Look through the data below and, wherever a line carries the word "Rating", please copy that line.
(DATASET RECORDS)
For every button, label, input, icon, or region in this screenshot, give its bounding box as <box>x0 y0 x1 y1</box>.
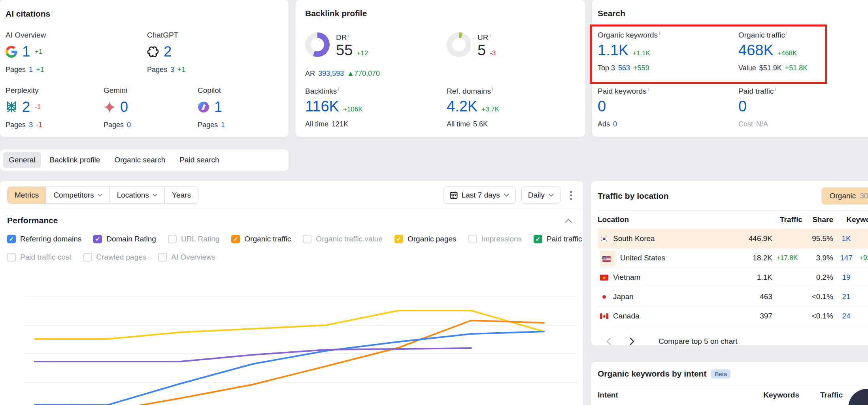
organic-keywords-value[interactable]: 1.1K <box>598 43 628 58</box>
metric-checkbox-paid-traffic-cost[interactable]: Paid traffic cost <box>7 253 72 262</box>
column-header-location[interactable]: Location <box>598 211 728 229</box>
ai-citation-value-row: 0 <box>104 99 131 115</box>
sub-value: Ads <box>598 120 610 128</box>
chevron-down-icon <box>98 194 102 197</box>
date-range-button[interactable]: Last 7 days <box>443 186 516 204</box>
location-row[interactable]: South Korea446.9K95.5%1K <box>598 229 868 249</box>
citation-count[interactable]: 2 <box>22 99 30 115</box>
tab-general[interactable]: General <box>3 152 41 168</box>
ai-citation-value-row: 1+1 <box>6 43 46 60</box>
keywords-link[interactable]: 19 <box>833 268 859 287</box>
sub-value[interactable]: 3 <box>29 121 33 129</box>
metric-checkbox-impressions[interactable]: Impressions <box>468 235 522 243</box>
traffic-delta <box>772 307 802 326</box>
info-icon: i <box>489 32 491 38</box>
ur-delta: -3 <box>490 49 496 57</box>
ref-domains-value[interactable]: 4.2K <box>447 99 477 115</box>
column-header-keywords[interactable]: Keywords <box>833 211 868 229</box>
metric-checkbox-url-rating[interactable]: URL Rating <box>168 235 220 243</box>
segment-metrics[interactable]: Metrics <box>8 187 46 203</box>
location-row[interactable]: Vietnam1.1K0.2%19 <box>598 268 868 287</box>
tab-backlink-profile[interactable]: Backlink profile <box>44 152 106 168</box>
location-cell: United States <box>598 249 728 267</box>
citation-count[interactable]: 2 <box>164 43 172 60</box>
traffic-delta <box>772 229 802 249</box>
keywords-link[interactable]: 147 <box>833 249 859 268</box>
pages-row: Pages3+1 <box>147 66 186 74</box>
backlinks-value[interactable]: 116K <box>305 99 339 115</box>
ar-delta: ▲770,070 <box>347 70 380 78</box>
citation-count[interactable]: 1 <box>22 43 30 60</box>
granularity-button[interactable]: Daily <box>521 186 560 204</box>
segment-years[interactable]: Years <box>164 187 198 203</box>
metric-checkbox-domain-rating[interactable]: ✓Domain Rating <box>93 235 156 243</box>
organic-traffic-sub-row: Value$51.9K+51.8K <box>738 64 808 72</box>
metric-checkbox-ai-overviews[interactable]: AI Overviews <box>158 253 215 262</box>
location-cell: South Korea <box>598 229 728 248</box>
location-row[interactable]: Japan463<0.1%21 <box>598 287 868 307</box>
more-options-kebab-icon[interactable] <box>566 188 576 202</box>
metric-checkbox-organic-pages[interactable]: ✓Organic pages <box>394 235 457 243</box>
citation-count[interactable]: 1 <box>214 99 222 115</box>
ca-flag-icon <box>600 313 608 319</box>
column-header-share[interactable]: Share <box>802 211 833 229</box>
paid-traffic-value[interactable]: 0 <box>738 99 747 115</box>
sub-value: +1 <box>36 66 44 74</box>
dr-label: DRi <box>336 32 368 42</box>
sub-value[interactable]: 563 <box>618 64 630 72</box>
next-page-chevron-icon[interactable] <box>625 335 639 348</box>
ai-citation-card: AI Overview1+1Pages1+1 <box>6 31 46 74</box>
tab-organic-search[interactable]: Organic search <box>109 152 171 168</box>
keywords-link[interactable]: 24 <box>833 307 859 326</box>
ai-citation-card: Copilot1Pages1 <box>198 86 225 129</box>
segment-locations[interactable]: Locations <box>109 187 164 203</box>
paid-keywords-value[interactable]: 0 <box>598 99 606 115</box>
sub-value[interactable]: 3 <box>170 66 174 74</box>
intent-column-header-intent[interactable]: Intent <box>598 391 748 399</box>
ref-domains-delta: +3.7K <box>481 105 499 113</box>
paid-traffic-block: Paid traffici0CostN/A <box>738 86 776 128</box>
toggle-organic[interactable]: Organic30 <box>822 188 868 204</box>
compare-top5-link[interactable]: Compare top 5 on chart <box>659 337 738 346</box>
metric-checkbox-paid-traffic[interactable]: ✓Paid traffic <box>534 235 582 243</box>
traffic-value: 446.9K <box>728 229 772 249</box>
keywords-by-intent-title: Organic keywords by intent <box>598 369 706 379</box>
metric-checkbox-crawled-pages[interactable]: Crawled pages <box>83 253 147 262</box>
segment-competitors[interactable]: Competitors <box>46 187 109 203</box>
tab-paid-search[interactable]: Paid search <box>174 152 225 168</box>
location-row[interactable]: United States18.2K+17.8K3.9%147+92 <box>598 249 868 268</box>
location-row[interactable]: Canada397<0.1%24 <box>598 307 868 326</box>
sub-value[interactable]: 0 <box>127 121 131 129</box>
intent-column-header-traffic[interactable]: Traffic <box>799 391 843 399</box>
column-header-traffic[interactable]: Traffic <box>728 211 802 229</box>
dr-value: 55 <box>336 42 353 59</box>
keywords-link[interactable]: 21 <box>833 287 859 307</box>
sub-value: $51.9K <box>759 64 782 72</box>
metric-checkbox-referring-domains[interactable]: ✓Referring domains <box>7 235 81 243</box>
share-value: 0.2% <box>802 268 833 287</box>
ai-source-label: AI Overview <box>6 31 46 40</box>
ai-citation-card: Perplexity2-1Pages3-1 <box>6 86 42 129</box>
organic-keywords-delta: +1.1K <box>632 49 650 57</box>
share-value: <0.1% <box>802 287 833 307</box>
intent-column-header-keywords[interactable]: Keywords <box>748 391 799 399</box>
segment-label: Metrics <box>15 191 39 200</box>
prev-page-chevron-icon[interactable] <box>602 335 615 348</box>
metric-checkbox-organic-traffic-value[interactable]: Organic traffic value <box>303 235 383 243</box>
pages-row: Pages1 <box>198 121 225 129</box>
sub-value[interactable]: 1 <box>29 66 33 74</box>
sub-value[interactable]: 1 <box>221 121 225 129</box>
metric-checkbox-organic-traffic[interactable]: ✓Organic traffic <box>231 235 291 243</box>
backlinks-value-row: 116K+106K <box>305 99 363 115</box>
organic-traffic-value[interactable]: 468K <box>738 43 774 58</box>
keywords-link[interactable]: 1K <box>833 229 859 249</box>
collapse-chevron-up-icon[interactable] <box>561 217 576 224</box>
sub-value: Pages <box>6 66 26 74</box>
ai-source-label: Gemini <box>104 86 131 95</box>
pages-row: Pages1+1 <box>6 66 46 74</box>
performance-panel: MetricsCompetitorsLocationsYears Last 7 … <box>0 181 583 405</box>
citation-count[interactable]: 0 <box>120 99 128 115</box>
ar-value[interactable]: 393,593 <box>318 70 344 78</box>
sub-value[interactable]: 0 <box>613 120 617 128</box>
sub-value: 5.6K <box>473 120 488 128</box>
(End DATASET RECORDS)
(DATASET RECORDS)
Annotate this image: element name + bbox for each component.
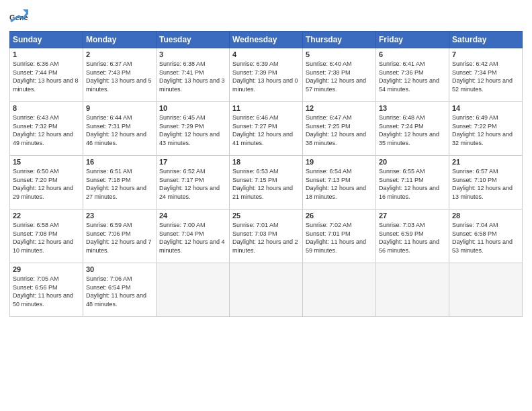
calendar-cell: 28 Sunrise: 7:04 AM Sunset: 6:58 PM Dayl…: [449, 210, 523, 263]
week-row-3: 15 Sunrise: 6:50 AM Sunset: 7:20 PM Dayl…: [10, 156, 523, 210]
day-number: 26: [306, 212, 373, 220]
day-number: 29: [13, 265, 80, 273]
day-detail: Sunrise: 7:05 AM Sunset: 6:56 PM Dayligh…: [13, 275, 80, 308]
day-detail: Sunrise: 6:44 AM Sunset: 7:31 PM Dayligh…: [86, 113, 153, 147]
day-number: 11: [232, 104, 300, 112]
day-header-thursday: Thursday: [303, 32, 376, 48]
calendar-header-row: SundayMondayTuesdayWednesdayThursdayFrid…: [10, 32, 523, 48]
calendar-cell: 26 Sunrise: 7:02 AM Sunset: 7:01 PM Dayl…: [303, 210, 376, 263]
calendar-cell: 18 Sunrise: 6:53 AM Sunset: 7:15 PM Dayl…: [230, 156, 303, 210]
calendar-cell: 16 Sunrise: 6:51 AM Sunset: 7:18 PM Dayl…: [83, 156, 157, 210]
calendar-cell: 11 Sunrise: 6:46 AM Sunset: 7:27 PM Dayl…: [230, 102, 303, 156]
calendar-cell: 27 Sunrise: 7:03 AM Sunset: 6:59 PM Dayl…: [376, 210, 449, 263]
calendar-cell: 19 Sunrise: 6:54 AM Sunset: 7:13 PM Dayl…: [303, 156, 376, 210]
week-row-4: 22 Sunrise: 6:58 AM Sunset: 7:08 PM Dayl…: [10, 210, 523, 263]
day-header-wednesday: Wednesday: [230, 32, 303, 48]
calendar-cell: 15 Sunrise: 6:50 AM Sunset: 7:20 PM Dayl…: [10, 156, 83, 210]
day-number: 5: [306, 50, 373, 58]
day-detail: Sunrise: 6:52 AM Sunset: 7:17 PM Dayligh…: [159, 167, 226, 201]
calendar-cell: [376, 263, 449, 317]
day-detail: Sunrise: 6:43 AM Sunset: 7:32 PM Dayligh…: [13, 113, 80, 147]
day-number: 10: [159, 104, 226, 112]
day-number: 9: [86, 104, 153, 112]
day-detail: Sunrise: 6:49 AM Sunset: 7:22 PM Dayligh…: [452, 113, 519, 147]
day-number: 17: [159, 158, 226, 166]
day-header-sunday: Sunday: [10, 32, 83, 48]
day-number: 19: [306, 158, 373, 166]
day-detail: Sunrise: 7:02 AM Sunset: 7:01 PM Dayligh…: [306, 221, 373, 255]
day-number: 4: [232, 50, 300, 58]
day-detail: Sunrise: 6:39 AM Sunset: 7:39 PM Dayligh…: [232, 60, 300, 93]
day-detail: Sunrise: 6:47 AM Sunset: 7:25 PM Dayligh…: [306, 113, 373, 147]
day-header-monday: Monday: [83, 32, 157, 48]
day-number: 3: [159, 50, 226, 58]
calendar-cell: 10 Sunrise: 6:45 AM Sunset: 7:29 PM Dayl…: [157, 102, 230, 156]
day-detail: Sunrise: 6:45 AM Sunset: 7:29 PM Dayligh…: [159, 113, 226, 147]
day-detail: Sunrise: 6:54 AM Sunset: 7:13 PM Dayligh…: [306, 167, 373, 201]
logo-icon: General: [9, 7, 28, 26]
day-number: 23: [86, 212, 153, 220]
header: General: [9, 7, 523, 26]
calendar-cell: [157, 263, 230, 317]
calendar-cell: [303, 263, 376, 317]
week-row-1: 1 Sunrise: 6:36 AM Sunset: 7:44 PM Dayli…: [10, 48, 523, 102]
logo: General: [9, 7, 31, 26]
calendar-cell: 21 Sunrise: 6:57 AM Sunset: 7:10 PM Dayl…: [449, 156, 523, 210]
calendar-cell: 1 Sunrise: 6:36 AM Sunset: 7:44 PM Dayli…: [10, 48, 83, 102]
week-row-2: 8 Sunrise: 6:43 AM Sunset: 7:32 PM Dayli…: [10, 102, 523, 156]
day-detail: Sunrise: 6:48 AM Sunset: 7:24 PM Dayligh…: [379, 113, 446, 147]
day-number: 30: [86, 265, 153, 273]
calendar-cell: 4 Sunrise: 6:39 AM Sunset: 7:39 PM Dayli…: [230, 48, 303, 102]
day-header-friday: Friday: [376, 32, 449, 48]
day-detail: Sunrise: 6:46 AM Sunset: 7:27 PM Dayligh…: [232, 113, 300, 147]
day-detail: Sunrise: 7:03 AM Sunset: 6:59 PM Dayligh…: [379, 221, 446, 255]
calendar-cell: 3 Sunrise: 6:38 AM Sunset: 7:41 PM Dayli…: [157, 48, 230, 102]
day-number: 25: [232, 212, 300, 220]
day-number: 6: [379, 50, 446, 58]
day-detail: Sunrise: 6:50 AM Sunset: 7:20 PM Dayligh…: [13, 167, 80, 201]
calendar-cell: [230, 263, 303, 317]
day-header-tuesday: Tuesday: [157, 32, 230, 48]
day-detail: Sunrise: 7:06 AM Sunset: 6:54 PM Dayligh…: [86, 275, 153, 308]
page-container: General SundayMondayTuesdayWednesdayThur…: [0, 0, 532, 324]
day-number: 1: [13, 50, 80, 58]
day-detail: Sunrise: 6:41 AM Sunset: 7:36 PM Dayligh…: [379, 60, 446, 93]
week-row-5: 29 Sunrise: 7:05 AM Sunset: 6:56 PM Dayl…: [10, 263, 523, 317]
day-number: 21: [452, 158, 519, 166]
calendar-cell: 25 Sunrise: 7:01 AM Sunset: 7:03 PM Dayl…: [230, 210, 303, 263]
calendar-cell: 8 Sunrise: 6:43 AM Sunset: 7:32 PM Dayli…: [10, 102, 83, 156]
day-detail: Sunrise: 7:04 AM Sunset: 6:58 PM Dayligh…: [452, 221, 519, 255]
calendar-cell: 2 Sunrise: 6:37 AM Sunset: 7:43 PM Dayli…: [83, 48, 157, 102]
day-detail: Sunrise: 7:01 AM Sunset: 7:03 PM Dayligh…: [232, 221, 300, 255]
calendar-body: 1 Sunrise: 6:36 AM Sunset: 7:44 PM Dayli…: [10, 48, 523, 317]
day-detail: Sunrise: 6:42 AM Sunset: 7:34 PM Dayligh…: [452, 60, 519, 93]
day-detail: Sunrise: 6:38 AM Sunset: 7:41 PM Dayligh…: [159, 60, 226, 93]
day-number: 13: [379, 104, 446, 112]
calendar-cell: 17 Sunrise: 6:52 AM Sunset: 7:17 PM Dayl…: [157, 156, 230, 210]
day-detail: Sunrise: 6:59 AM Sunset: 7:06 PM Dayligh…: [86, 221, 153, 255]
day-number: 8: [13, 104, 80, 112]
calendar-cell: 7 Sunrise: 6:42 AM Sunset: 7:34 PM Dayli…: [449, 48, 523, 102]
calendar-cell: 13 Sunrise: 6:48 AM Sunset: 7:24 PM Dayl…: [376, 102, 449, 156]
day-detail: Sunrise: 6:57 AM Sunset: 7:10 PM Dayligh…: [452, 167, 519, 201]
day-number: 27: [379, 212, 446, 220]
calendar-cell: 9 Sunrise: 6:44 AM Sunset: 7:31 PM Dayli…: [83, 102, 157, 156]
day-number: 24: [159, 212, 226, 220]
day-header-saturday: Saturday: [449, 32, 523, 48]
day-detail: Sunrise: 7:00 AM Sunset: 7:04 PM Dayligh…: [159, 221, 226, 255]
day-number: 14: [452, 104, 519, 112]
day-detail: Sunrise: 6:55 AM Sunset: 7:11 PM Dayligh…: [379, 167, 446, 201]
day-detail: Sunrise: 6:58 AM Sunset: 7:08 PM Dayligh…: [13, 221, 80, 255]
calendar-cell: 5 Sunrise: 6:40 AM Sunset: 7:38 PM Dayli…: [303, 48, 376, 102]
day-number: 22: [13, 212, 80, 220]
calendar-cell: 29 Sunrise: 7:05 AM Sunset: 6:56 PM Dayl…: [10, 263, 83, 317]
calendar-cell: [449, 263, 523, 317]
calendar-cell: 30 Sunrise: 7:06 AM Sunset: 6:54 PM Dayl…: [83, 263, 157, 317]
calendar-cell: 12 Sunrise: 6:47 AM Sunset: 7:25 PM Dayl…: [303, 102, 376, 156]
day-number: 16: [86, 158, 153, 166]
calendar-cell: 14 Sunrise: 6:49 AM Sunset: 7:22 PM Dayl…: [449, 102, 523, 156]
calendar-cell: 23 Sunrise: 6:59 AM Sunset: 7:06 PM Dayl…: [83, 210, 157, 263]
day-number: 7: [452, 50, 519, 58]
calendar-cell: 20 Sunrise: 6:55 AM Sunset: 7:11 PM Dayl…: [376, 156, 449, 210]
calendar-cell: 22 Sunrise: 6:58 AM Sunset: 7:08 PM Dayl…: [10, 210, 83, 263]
(End DATASET RECORDS)
• TASK OUTPUT:
metric-checkbox-url-rating[interactable]: URL Rating <box>168 235 220 243</box>
metric-checkbox-domain-rating[interactable]: ✓Domain Rating <box>93 235 156 243</box>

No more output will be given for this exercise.